____ DATA SUPPLIED

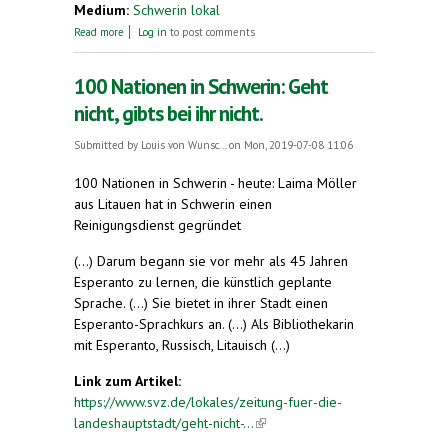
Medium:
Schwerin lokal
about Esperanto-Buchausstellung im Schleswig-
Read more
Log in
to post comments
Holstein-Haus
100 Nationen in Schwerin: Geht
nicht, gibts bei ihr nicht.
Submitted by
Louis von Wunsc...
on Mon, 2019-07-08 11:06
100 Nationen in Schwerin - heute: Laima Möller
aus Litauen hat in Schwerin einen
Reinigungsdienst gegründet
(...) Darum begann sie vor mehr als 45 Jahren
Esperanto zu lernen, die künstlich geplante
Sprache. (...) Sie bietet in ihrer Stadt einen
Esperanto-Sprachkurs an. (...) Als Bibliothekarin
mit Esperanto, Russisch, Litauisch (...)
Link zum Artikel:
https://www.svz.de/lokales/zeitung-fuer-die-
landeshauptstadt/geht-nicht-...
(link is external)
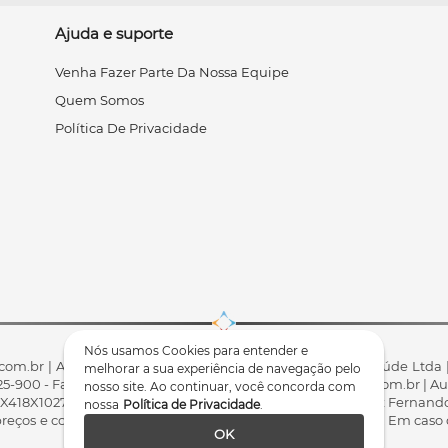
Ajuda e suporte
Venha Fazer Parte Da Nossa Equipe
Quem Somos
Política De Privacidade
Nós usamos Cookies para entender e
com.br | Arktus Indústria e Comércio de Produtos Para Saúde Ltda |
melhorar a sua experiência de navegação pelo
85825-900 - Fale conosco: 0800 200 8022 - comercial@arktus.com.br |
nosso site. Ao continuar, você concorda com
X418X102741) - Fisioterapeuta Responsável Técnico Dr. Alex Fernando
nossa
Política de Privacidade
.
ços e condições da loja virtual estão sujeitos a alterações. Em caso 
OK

________
____ DATA SUPPLIED

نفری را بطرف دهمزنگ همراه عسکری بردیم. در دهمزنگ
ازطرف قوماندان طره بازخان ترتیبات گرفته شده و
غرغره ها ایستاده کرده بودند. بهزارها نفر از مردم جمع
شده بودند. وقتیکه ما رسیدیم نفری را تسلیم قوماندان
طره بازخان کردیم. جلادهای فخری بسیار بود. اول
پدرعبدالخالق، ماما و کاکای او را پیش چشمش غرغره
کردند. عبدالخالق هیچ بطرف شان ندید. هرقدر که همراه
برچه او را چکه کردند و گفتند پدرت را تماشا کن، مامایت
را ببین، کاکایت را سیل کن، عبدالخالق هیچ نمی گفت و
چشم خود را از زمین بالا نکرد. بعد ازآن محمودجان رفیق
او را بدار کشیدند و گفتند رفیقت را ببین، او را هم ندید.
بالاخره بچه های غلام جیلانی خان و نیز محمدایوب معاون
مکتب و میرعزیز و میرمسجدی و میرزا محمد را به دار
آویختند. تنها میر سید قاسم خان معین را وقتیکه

________

• ASSIGNMENT: Tally how many lines of the material contain the word "قوماندان". The answer must be the number and nothing else.

• EXERCISE SOLUTION: 2